═══ INPUT RECORDS
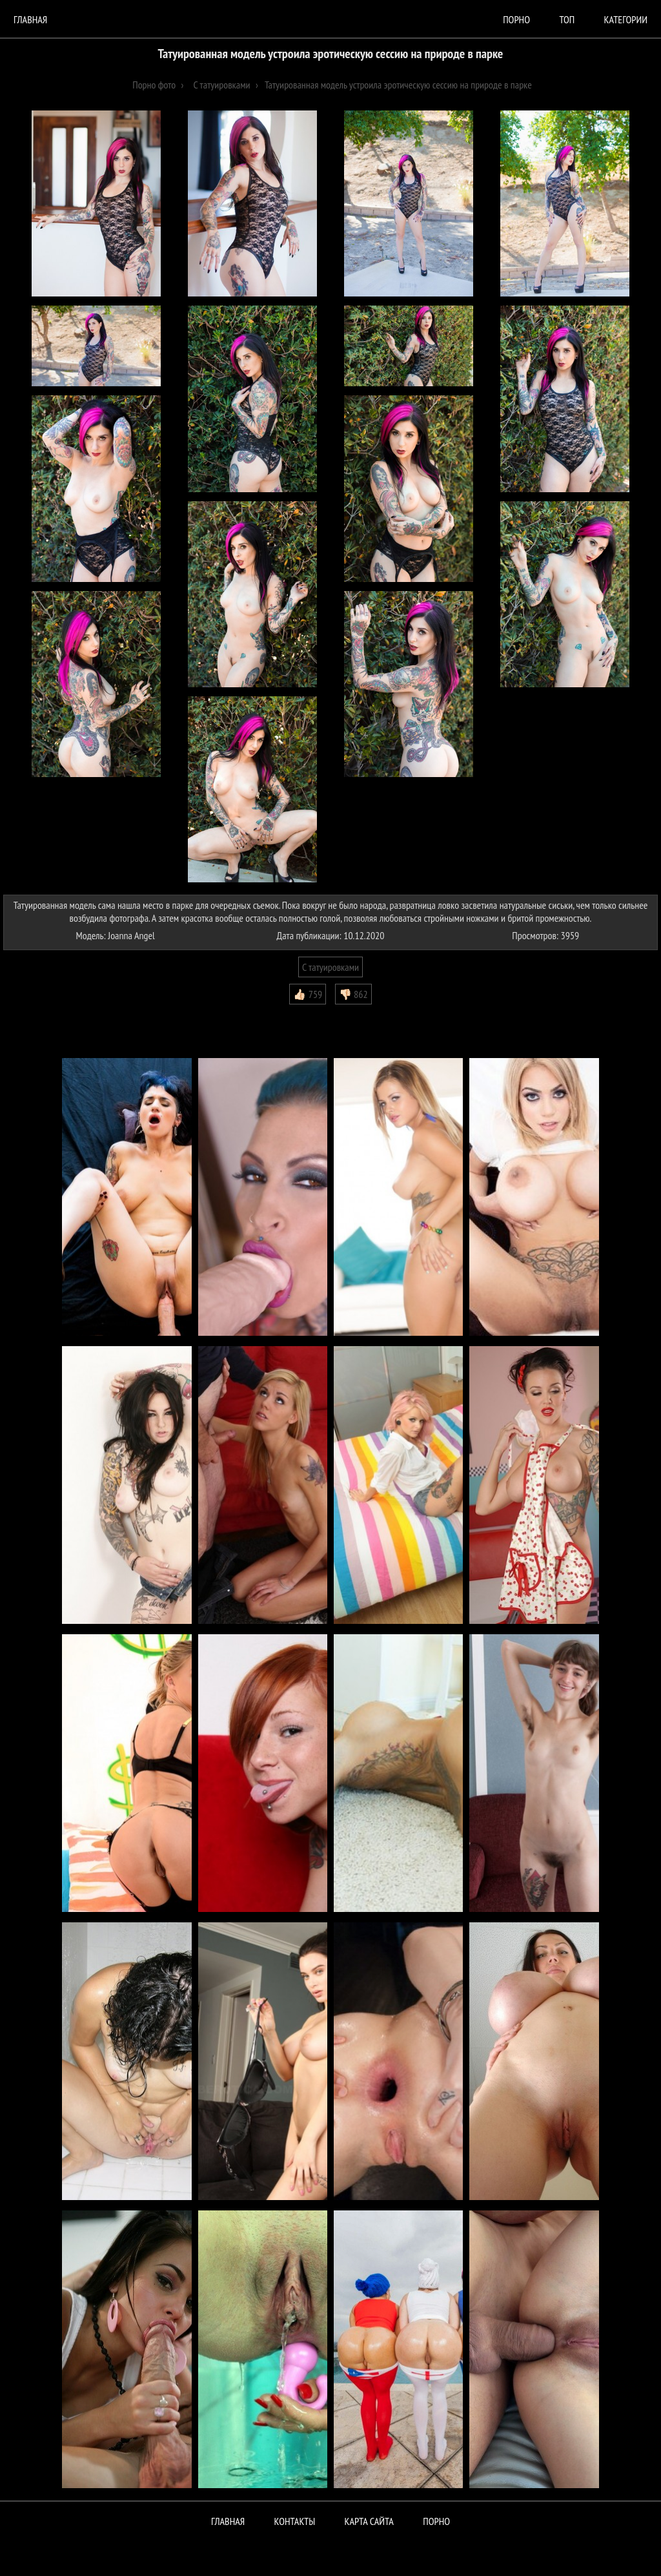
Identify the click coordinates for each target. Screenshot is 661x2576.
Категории (625, 19)
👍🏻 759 (307, 994)
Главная (30, 19)
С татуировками (330, 967)
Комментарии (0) (41, 1014)
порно (516, 19)
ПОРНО (436, 2521)
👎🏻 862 (353, 994)
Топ (567, 19)
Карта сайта (369, 2521)
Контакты (295, 2521)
══════
#### [PROBLEM TO WORK ON]
Here the answer is the exact run of lines above, from the line with "Комментарии (0) (41, 1014)" down to the last, and nothing else.

#### [SOLUTION TO THIS EXERCISE]
Комментарии (0) (41, 1014)
порно (516, 19)
ПОРНО (436, 2521)
👎🏻 862 (353, 994)
Топ (567, 19)
Карта сайта (369, 2521)
Контакты (295, 2521)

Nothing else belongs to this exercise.